Rethinking the Role of the State and Innovation in Economic Growth: How East Asia May Have Misled Us On Both Issues
Professor Samuel Cohn , Texas A and M University
Thinking about the role of the state in development and the role of innovation in development has been distracted by the spectacular successes of the East Asian nations. The East Asian nations are dramatic cases of transformative development - development greater than that which would be expected from historical precedent. However, not all nations are at risk of transformative development. Concentration on transformative development forces development scholars to be silent on the 98% of all nations that can not realistically hope to achieve transformative development because they lack the preconditions for transition that were present in East Asia.
For such nations - we need to consider PALLIATIVE development - the study of what maximizes human income or human welfare in the face of any given level of economic development. Palliative development is humanistic, equitable and articulated rather than disarticulated. However, it calls for different models of the state than those advocated by proponents of developmentalist states. The relevant theorist for palliative development is James O'Connor. Data from Brazil and elsewhere are used to show the applicability of O'Connorian models to raising employment and income among poverty populations.

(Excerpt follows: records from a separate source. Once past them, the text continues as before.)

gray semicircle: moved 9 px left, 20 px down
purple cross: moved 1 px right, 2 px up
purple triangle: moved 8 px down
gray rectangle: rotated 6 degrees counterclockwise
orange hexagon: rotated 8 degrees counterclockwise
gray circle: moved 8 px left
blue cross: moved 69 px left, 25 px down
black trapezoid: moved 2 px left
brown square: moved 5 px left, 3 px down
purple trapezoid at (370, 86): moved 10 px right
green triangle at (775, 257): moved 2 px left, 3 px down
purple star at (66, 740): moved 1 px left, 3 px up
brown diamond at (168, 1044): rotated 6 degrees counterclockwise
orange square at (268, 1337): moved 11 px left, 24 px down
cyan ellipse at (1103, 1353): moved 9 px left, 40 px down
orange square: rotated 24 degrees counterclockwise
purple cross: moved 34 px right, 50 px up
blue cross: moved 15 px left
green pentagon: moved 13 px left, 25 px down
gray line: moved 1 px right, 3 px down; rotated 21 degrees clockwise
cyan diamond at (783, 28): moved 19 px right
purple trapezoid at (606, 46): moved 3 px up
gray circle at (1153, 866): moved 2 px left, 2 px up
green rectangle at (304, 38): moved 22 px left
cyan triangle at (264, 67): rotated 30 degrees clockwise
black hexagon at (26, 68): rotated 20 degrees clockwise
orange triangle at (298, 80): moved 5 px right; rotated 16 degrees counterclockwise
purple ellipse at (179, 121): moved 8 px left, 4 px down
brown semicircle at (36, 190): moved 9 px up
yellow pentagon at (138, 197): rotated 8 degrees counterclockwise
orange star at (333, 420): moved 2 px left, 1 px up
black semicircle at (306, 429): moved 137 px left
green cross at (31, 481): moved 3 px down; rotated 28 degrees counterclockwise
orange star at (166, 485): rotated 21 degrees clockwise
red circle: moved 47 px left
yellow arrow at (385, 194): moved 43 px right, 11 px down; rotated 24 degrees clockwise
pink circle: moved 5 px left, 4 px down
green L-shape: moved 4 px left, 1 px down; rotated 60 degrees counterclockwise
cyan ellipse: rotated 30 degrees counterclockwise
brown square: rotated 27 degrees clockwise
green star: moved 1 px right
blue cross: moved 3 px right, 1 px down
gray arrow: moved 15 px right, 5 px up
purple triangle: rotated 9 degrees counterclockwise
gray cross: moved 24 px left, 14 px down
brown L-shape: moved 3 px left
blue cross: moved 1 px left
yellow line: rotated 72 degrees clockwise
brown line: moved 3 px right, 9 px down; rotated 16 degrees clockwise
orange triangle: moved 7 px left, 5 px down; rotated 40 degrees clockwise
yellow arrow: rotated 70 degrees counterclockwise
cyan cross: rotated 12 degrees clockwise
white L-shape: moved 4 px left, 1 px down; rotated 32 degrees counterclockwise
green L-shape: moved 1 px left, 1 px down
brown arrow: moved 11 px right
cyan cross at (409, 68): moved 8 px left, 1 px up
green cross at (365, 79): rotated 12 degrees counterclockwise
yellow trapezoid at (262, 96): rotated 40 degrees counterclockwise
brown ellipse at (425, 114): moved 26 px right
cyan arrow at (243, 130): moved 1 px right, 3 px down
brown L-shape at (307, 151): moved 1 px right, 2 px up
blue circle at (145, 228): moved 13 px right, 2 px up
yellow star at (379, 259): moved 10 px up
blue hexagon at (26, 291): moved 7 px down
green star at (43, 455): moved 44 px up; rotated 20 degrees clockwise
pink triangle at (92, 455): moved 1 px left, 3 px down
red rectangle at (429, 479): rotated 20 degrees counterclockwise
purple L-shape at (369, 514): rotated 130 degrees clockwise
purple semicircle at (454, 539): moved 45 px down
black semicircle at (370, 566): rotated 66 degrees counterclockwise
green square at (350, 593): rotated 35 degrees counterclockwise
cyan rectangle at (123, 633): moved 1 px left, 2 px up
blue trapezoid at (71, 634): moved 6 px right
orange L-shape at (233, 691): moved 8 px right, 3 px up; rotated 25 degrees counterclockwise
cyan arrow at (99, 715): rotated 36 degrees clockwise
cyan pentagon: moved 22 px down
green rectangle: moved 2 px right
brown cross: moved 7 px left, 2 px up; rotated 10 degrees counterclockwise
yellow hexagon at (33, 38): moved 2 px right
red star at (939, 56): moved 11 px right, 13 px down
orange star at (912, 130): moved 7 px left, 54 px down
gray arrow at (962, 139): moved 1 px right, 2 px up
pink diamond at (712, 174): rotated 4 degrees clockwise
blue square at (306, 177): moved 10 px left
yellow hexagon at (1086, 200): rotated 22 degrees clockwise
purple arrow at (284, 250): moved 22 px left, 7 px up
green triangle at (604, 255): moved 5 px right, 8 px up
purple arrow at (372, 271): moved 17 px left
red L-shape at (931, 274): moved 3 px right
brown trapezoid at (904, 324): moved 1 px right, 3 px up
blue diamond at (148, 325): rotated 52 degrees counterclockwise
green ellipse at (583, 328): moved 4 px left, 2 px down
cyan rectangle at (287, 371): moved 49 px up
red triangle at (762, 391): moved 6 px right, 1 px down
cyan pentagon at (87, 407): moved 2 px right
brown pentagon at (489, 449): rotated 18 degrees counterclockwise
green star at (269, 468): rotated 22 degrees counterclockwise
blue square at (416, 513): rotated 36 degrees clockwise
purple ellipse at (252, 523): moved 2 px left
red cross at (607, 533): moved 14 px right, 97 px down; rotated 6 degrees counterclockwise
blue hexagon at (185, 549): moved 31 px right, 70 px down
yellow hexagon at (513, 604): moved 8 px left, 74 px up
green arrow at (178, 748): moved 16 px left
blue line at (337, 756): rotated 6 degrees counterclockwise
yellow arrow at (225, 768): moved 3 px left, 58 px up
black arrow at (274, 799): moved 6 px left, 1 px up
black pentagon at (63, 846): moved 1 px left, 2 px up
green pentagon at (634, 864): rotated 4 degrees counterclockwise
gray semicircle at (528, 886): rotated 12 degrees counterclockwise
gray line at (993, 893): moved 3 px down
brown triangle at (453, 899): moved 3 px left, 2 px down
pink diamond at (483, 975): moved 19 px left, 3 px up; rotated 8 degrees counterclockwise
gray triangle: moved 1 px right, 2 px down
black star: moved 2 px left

For those scholars who insist that nothing less than TRANSFORMATIVE development will do - the East Asian cases are still misleading. This is because the actual population of transformative economies are different from those customarily invoked in the literature. A proper statistical specification of what transformative development really means identifies a new set of nations that should be the ideal types for how to produce dramatic breakthroughs in economic development. These nations show a different model of state action and innovation from those associated with East Asia.
About the speaker
Professor Samuel Cohn is the founder and first president of the American Sociological Association Section on Development. His book on gender and development - Process of Occupational Sextyping (1985)- and his book on the state and development - Employment and Development Under Globalization (2012) - have both won book prizes from the American Sociological Association. He is a professor of Sociology at Texas A and M University and is currently researching the crystallization of the world into core and periphery between 1870 and 1950.